» **Task**
Select the lines of the records containing the word "Appointment" and list them.

Data extracted from a collection
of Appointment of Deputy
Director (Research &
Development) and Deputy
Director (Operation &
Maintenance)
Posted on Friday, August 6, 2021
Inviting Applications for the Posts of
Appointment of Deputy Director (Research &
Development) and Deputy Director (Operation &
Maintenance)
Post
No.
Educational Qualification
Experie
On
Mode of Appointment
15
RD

---

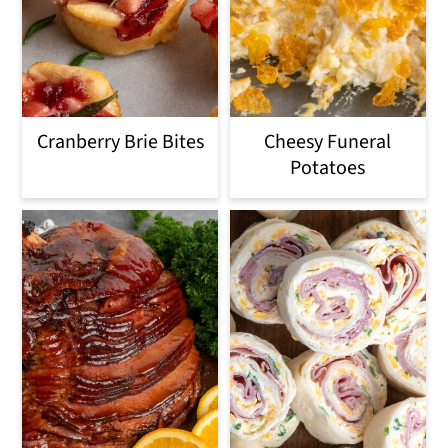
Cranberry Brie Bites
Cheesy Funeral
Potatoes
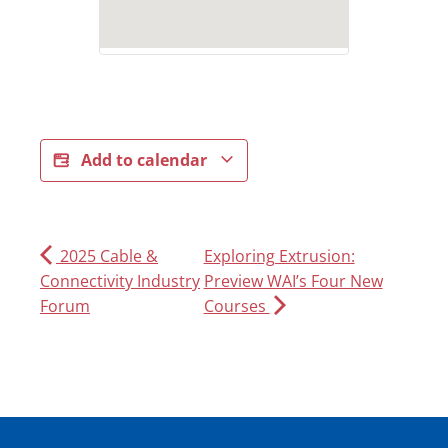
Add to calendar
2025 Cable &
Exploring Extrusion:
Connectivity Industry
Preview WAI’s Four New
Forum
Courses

» **Written answer**
of Appointment of Deputy
Appointment of Deputy Director (Research &
Mode of Appointment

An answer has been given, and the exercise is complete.